Politicos Top 10 Political Blunders: Mostly GOP Blunders?

Top ten lists at year’s end are always subjective, to be sure, but some lists seem rather obviously out of whack at first glance. Politico’s “Top 10 political blunders of 2011” is one of those lists that is glaring for what isn’t present as opposed to what is. And what isn’t seems to bespeak that Politico wanted to avoid focusing on Democrat failures in a year when there are so many Democrat failures.

Politico bills this list as one of the “worst political strategic decisions” of 2011. Strangely enough, this list contains fully seven GOP “blunders” yet only three Democrat goofs. Some of the GOP blunders are also questionable for any top ten list considering what is missing from the thing.

First we need a rundown on what is on this list, and the order in which Politico places them.


  • Obama pivots to deficits
  • Republicans vote on the Ryan budget
  • Tim Pawlenty bets it all on Ames
  • Mitt Romney hides
  • Rick Perry debates
  • Jon Huntsman returns from China
  • Mr. Daley goes to Washington
  • Mitch and Haley stay home
  • Dems pick Charlotte
  • John Kasich pushes S.B. 5

Isn’t it fascinating that some of these “top blunders” did not actually result in a major reversal of great import of some type or another? Take the Jon Huntsman point, for instance. Jon Huntsman is not consequential and his decision to enter the GOP primary race instead of staying in China is not going to make much difference to anyone, anywhere. The Mitch Daniels point is also specious for such a list as Daniel’s decision to sit out 2012 did not necessarily end his career. Further the blunder of Democrats picking Charlotte, North Carolina, while certainly a messy proposition fraught with mistakes, is hardly any kind of end of the world goof, is it?

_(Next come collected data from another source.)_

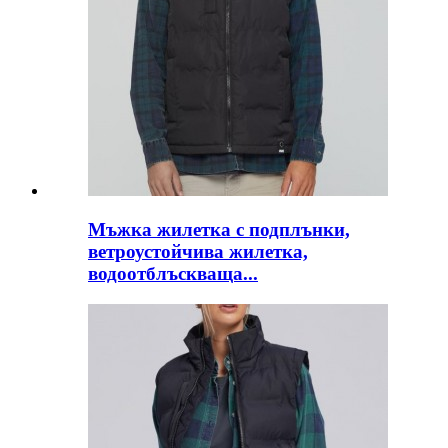
Мъжка жилетка с подплънки,
ветроустойчива жилетка,
водоотблъскваща...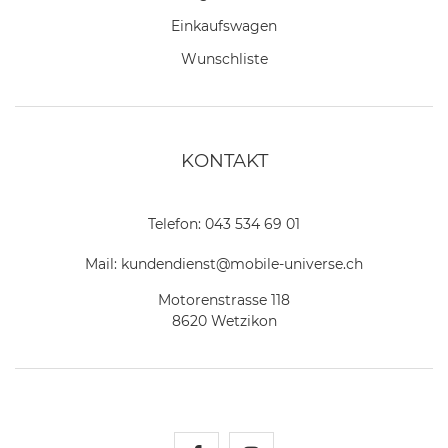
Einkaufswagen
Wunschliste
KONTAKT
Telefon:
043 534 69 01
Mail:
kundendienst@mobile-universe.ch
Motorenstrasse 118
8620 Wetzikon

Now let’s talk about what is not on that list. Solyndra is not on that list. How can this be? This is a political blunder of epic proportions. Even the left-wing Washington Post is saying that the decision supposedly based on science and good economics was instead “infused with politics at every level.” Millions of tax dollars were thrown away during the worst economic downturn since the Great Depression at a failing company just to suit Obama’s desire to tout his fantasy of “green jobs.”

If you don’t want to pick Solyndra, why you can reach for the debacle of Fast And Furious for inclusion on such a list. Here we have a program that was supposed to track guns used by Mexican narco-terrorists so that these evil cretins could be ferreted out deep in Mexico. Instead, thousands of American guns sold to these criminals right here in America were lost in the Mexican interior and then were turned to kill hundreds of Mexicans and perhaps two U.S. law enforcement officers. Then, making matters worse, U.S. Attorney General Eric Holder — an Obama appointee — has lied repeatedly about what he knew about the program and when he knew it. Now over 90 government officials are calling for Holder’s resignation. If this isn’t a major political blunder, what is? This has made Eric Holder an embattled Attorney General at the least, yet, it merits no spot on this top ten blunder list.

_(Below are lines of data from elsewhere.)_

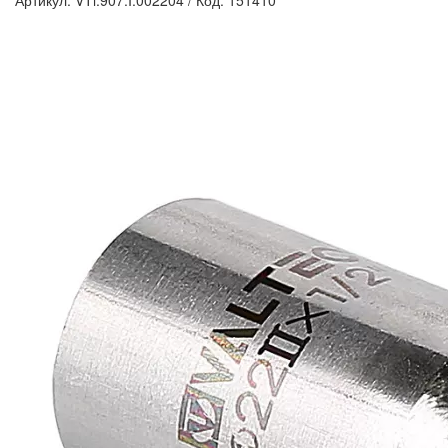
Артикул: VTi.907.I.002204
/
Код: 151410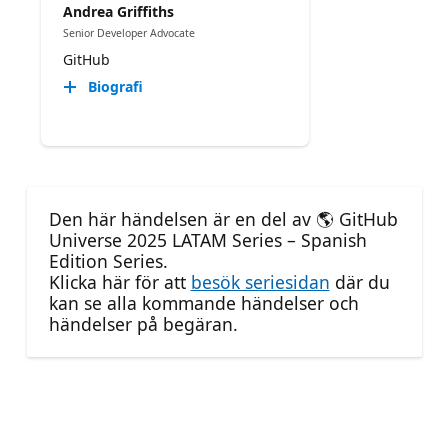
Andrea Griffiths
Senior Developer Advocate
GitHub
Biografi
Den här händelsen är en del av 🌎 GitHub
Universe 2025 LATAM Series – Spanish
Edition Series.
Klicka här för att
besök seriesidan
där du
kan se alla kommande händelser och
händelser på begäran.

Another thing missing is GOP House Speaker John Boehner’s blunder with the recent tax fight that seemed to show that he had no control over his own majority in the House of Representatives, revealing him to be somewhat hapless. I’d think that blunder outweighs anything Jon Huntsman could do and it is most certainly a worse blunder than Rick Perry’s debating style in import to the country

I’d also like to assign a bad strategic decision to Obama’s Osawatomie, Kansas speech that he disgorged onto the nation, a speech so filled with class warfare and the un-presidential, overly harsh rhetoric. Also, where is Anthony Weiner on this list? Weiner went from one of the most up-and-coming, young Democrats in Congress to a resigned disgrace over his decision to claim that his Internet account was hacked instead of admitting that he sent nudie pictures of himself to some young woman clear across the country. It totally torpedoed his bid to step from Congress to higher office and greater fame. That seems like a major strategic blunder to me. How about you?

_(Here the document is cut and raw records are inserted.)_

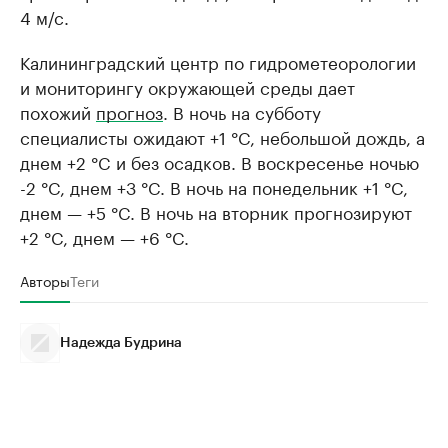
4 м/с.
Калининградский центр по гидрометеорологии
и мониторингу окружающей среды дает
похожий
прогноз
. В ночь на субботу
специалисты ожидают +1 °C, небольшой дождь, а
днем +2 °C и без осадков. В воскресенье ночью
-2 °C, днем +3 °C. В ночь на понедельник +1 °C,
днем — +5 °C. В ночь на вторник прогнозируют
+2 °C, днем — +6 °C.
Авторы
Теги
Надежда Будрина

While I agree with the Kasich example — his effort to mirror Wisconsin Governor Scott Walker’s success at paring down union power was a major legislative abortion — I should say that the Democrat’s efforts to recall all sorts of GOP officials in Wisconsin is a bigger failure. Not to mention the idiotic flee-bagging engaged in by Indiana and Wisconsin Democrats during Walker and Indiana Gov. Mitch Daniel’s efforts to enact those same fiscally sane measures. Democrat’s fleeing their states early this year to attempt to hamper Republicans efforts to cut state budgets was a huge strategic flop and likely led to their inability to recall Republicans in Wisconsin. It may also lead to stronger GOP support in both Indiana and Wisconsin.

In any case, I could go on and on with blunders that occurred in 2011 that Politico ignored, but I think you get the picture. Granted it is hard to settle on a mere ten examples of any top blunders, but it just seems that some of the “top blunders” Politico chose are not so consequential as those they left off the list.